Le prove dunque ci sono state, particolarmente abbondanti: è nella natura del pacifista e dell'opportunista adeguare il proprio pensiero e la propria azione finché una "sinistra" non arriva all'agognato "governo". Dopo di che si scopre che le determinanti della guerra non stanno nella volontà dei singoli politicanti o militaristi ma altrove, cioè nei meccanismi impersonali della società, a livello nazionale e internazionale.

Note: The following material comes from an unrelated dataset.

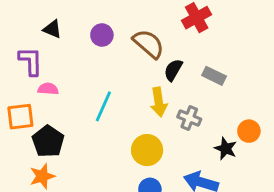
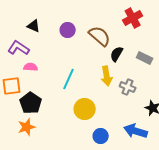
purple L-shape: (31, 61) -> (19, 48), turned -55
yellow circle: (147, 150) -> (85, 109), moved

E chi non giunge fin nella "stanza dei bottoni" (come diceva il vecchio ultra-opportunista Nenni), partecipando in prima persona alla politica di guerra e alla repressione contro chi dissente, si getta in quello che è il sostegno elettorale dell'opportunismo parlamentare, il suo grande e indifferenziato "bacino d'utenza", sempre pronto ad accorrere come supporter, specie al minimo apparire di un pagliaccio "fascista". Salvo poi accorgersi con disappunto, per la millesima volta, di essere stato bellamente, come s'è detto, coglionato.

Poscritto

Questo lavoro, rielaborato e aggiornato, ha una storia che ci sembra utile condividere con il lettore. Faceva parte di una serie di quattro articoli ricavati da altrettante riunioni che tenemmo a Torino nel 1980, quando alcuni di noi facevano ancora parte del Partito Comunista Internazionale. Le prime tre: Auto-alimentazione del militarismo, Teoria e prassi della super-bomba e Valore d'uso degli armamenti furono pubblicate sul periodico Il programma comunista, organo del partito, rispettivamente sui nn. 6, 7 e 9 del 1980. La quarta, più lunga e articolata, non fu pubblicata perché la redazione di allora non accettò le critiche ai gruppetti politici dell'epoca. Ricordiamo che quel partito si sfasciò due anni dopo soprattutto a causa di un rilassamento politico di tipo attivistico simile a quello dei gruppetti che noi criticavamo da diversi anni. Ritrovata la bozza nei nostri archivi, essa ci è sembrata registrare abbastanza bene una situazione che, quasi trent'anni fa, per molti versi anticipava quella odierna con le "nuove" dottrine militari sfornate in questi anni da Washington. La bozza non si prestava ovviamente ad essere pubblicata così com'era, tuttavia il contenuto generale e la critica ai "movimenti" di fine anni '70 è valida ancora oggi. La trascrizione del dattiloscritto occupava 22 pagine in questo formato; fra tagli di parti d'attualità dell'epoca, aggiunte, precisazioni e riferimenti alla situazione odierna, ne risultano una dozzina in più. Pubblichiamo il tutto come un segno della continuità del nostro lavoro da trent'anni a questa parte. Il titolo è quello originale, mentre quelli dei capitoli sono stati aggiunti adesso.

Letture consigliate

  • Karl von Clausewitz, Della Guerra, Mondadori, 1970.
  • Partito Comunista Internazionale, Dialogato coi morti, Edizioni Programma, 1956.
  • Partito Comunista Internazionale, "Marxismo o partigianesimo", Battaglia Comunista n. 14 del 1949. Ora in O rivoluzione o guerra, Quaderni di n+1, 1992.
  • Lev Trotsky, Come si arma la Rivoluzione, Newton Compton, 1977.
  • "Teoria e prassi della nuova politiguerra americana", n+1 n. 11, marzo-giugno 2003.
  • IISS, "New Conventional weapons and East-West Security I e II", Adelphi Papers nn. 144-145, 1979, Londra.
  • IISS, "New Technology And Super-Power Actions In Remote Contingencies", Survival marzo-aprile 1979, Londra.
  • "Une stratégie d'intervention sur mesure pour le Tiers Monde", Le Monde diplomatique, aprile 1980.
  • "La dottrina sovietica delle operazioni Desant", Eserciti e Armi n. 30, 1979.
  • K.T. Klare, Guerra senza Fine, Feltrinelli, 1979.
  • André Fontaine, Storia della guerra fredda, 2 voll. Il Saggiatore, 1971.
  • Martin von Creveld, The transformation of War, Free Press, 1991.
  • Fabio Mini, La guerra dopo la guerra, Einaudi, 2003.
  • Giulietto Chiesa, La guerra infinita, Feltrinelli, 2003.